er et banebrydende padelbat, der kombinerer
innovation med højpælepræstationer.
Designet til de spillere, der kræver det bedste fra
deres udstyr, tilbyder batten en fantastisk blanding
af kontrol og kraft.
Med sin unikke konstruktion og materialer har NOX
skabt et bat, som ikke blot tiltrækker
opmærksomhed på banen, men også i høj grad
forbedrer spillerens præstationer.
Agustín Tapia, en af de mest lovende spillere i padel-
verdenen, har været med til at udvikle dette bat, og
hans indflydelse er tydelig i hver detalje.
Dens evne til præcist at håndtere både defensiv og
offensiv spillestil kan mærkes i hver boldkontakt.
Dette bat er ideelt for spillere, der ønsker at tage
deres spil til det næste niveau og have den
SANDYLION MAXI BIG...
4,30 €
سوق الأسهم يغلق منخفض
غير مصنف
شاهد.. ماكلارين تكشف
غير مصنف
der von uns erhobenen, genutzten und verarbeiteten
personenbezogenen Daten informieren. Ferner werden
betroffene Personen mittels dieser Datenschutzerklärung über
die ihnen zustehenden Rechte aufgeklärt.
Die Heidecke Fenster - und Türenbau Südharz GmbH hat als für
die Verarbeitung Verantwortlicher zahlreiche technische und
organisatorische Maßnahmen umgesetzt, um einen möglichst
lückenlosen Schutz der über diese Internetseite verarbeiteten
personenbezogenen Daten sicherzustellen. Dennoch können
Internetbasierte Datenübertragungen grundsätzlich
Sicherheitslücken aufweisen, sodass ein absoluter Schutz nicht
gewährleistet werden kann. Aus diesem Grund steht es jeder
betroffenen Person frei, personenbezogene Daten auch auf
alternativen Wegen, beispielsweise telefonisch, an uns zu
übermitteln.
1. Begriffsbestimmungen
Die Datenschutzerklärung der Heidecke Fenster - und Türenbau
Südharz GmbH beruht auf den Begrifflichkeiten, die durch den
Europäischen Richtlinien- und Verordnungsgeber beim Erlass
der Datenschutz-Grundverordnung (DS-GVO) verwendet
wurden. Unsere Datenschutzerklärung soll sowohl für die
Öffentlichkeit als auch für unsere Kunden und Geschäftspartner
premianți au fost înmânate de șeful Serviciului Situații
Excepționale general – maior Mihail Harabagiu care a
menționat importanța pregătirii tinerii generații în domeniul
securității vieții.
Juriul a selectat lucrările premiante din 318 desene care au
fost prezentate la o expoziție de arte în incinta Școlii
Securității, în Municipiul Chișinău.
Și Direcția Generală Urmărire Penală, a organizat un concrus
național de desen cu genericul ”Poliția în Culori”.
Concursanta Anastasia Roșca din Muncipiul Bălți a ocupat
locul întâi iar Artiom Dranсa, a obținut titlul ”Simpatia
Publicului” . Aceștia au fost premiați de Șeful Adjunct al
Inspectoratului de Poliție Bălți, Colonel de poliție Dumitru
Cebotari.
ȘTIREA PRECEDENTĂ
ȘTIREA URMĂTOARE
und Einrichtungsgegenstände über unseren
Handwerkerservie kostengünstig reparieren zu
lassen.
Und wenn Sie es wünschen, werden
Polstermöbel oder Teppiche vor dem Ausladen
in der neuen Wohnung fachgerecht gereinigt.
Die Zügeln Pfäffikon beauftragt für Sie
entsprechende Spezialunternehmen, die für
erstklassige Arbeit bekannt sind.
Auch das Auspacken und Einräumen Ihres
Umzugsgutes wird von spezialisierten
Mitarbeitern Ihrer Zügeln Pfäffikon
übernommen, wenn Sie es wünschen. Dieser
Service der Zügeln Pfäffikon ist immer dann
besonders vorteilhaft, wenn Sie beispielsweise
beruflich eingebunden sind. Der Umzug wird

» Prompt:
In the listing above, transcribe exactly everything from the line containing "Dens evne til" down to the line containing "1. Begriffsbestimmungen", including both and nothing more.

» Response area:
Dens evne til præcist at håndtere både defensiv og
offensiv spillestil kan mærkes i hver boldkontakt.
Dette bat er ideelt for spillere, der ønsker at tage
deres spil til det næste niveau og have den
SANDYLION MAXI BIG...
4,30 €
سوق الأسهم يغلق منخفض
غير مصنف
شاهد.. ماكلارين تكشف
غير مصنف
der von uns erhobenen, genutzten und verarbeiteten
personenbezogenen Daten informieren. Ferner werden
betroffene Personen mittels dieser Datenschutzerklärung über
die ihnen zustehenden Rechte aufgeklärt.
Die Heidecke Fenster - und Türenbau Südharz GmbH hat als für
die Verarbeitung Verantwortlicher zahlreiche technische und
organisatorische Maßnahmen umgesetzt, um einen möglichst
lückenlosen Schutz der über diese Internetseite verarbeiteten
personenbezogenen Daten sicherzustellen. Dennoch können
Internetbasierte Datenübertragungen grundsätzlich
Sicherheitslücken aufweisen, sodass ein absoluter Schutz nicht
gewährleistet werden kann. Aus diesem Grund steht es jeder
betroffenen Person frei, personenbezogene Daten auch auf
alternativen Wegen, beispielsweise telefonisch, an uns zu
übermitteln.
1. Begriffsbestimmungen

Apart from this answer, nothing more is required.